Stored data:
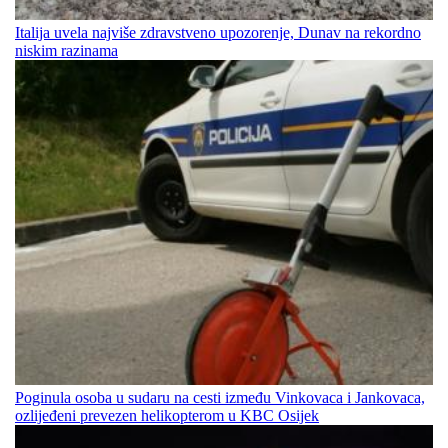
Italija uvela najviše zdravstveno upozorenje, Dunav na rekordno
niskim razinama
Poginula osoba u sudaru na cesti između Vinkovaca i Jankovaca,
ozlijeđeni prevezen helikopterom u KBC Osijek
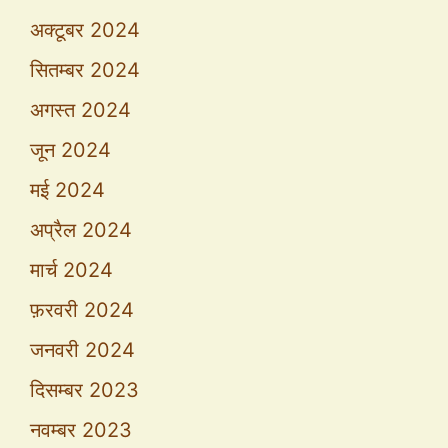
अक्टूबर 2024
सितम्बर 2024
अगस्त 2024
जून 2024
मई 2024
अप्रैल 2024
मार्च 2024
फ़रवरी 2024
जनवरी 2024
दिसम्बर 2023
नवम्बर 2023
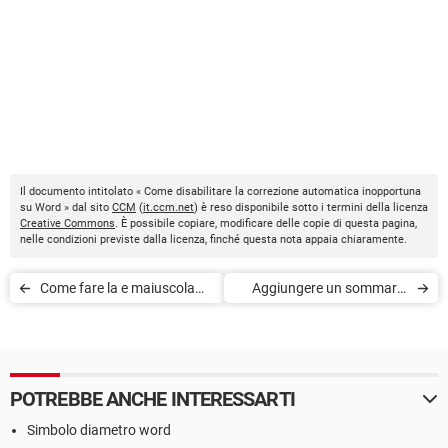
Il documento intitolato « Come disabilitare la correzione automatica inopportuna
su Word » dal sito
CCM
(
it.ccm.net
) è reso disponibile sotto i termini della licenza
Creative Commons
. È possibile copiare, modificare delle copie di questa pagina,
nelle condizioni previste dalla licenza, finché questa nota appaia chiaramente.
Come fare la e maiuscola
Aggiungere un sommario
accentata su Word
ad un documento Word
POTREBBE ANCHE INTERESSARTI
Simbolo diametro word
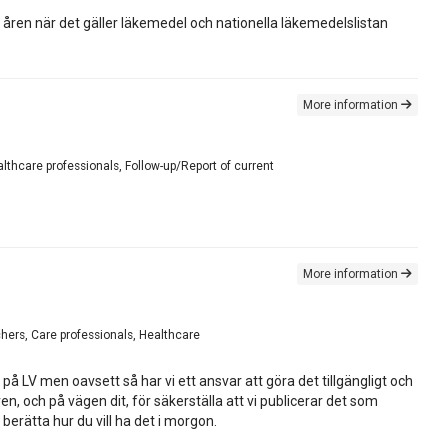
åren när det gäller läkemedel och nationella läkemedelslistan
More information
althcare professionals, Follow-up/Report of current
More information
hers, Care professionals, Healthcare
å LV men oavsett så har vi ett ansvar att göra det tillgängligt och
, och på vägen dit, för säkerställa att vi publicerar det som
berätta hur du vill ha det i morgon.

=== What is expected ===
Whenever the string "licenza" shows up in a line of the records, that line counts; state how many lines count, and only that.

=== Reply ===
2